*** Record set ***

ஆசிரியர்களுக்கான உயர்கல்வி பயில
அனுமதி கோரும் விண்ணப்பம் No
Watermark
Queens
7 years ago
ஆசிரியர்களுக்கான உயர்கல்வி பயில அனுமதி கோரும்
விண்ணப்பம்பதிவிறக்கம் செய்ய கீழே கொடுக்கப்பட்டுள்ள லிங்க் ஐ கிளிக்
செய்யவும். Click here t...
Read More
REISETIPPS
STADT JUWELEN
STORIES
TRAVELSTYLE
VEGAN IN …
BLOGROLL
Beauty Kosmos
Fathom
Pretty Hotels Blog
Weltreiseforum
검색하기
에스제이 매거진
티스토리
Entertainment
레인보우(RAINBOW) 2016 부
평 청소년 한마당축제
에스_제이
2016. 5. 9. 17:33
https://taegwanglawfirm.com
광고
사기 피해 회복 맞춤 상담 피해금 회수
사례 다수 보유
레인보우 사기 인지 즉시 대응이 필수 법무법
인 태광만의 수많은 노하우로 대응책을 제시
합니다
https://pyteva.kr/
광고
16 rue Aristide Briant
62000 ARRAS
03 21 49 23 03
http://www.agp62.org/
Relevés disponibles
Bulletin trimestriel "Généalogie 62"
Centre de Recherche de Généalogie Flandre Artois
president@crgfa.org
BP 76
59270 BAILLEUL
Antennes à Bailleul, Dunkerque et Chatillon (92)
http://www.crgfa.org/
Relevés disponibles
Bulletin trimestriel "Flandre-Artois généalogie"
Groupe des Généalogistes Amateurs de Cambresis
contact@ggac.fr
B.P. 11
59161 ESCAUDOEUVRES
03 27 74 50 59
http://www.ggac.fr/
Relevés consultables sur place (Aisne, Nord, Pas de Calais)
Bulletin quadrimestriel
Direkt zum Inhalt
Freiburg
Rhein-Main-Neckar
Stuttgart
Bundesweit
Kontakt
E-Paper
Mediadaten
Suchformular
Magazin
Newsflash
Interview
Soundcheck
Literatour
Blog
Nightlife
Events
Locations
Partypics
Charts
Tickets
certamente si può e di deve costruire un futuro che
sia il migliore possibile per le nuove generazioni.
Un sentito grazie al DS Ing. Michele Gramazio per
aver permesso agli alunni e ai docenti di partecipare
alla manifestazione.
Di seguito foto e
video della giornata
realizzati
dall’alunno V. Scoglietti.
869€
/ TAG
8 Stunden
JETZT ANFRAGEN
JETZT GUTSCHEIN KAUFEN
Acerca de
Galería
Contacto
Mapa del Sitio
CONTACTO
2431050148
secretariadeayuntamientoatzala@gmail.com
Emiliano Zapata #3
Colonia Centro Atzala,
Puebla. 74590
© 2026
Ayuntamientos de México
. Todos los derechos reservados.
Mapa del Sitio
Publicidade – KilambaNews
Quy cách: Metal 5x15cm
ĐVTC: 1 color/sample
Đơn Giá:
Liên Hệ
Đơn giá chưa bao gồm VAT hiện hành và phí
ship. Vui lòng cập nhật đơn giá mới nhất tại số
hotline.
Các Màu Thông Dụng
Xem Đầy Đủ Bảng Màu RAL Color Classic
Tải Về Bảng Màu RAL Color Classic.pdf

*** End of Record set ***

• [Task]
Write out an exact copy of every record shown above.

• [Exercise answer]
ஆசிரியர்களுக்கான உயர்கல்வி பயில
அனுமதி கோரும் விண்ணப்பம் No
Watermark
Queens
7 years ago
ஆசிரியர்களுக்கான உயர்கல்வி பயில அனுமதி கோரும்
விண்ணப்பம்பதிவிறக்கம் செய்ய கீழே கொடுக்கப்பட்டுள்ள லிங்க் ஐ கிளிக்
செய்யவும். Click here t...
Read More
REISETIPPS
STADT JUWELEN
STORIES
TRAVELSTYLE
VEGAN IN …
BLOGROLL
Beauty Kosmos
Fathom
Pretty Hotels Blog
Weltreiseforum
검색하기
에스제이 매거진
티스토리
Entertainment
레인보우(RAINBOW) 2016 부
평 청소년 한마당축제
에스_제이
2016. 5. 9. 17:33
https://taegwanglawfirm.com
광고
사기 피해 회복 맞춤 상담 피해금 회수
사례 다수 보유
레인보우 사기 인지 즉시 대응이 필수 법무법
인 태광만의 수많은 노하우로 대응책을 제시
합니다
https://pyteva.kr/
광고
16 rue Aristide Briant
62000 ARRAS
03 21 49 23 03
http://www.agp62.org/
Relevés disponibles
Bulletin trimestriel "Généalogie 62"
Centre de Recherche de Généalogie Flandre Artois
president@crgfa.org
BP 76
59270 BAILLEUL
Antennes à Bailleul, Dunkerque et Chatillon (92)
http://www.crgfa.org/
Relevés disponibles
Bulletin trimestriel "Flandre-Artois généalogie"
Groupe des Généalogistes Amateurs de Cambresis
contact@ggac.fr
B.P. 11
59161 ESCAUDOEUVRES
03 27 74 50 59
http://www.ggac.fr/
Relevés consultables sur place (Aisne, Nord, Pas de Calais)
Bulletin quadrimestriel
Direkt zum Inhalt
Freiburg
Rhein-Main-Neckar
Stuttgart
Bundesweit
Kontakt
E-Paper
Mediadaten
Suchformular
Magazin
Newsflash
Interview
Soundcheck
Literatour
Blog
Nightlife
Events
Locations
Partypics
Charts
Tickets
certamente si può e di deve costruire un futuro che
sia il migliore possibile per le nuove generazioni.
Un sentito grazie al DS Ing. Michele Gramazio per
aver permesso agli alunni e ai docenti di partecipare
alla manifestazione.
Di seguito foto e
video della giornata
realizzati
dall’alunno V. Scoglietti.
869€
/ TAG
8 Stunden
JETZT ANFRAGEN
JETZT GUTSCHEIN KAUFEN
Acerca de
Galería
Contacto
Mapa del Sitio
CONTACTO
2431050148
secretariadeayuntamientoatzala@gmail.com
Emiliano Zapata #3
Colonia Centro Atzala,
Puebla. 74590
© 2026
Ayuntamientos de México
. Todos los derechos reservados.
Mapa del Sitio
Publicidade – KilambaNews
Quy cách: Metal 5x15cm
ĐVTC: 1 color/sample
Đơn Giá:
Liên Hệ
Đơn giá chưa bao gồm VAT hiện hành và phí
ship. Vui lòng cập nhật đơn giá mới nhất tại số
hotline.
Các Màu Thông Dụng
Xem Đầy Đủ Bảng Màu RAL Color Classic
Tải Về Bảng Màu RAL Color Classic.pdf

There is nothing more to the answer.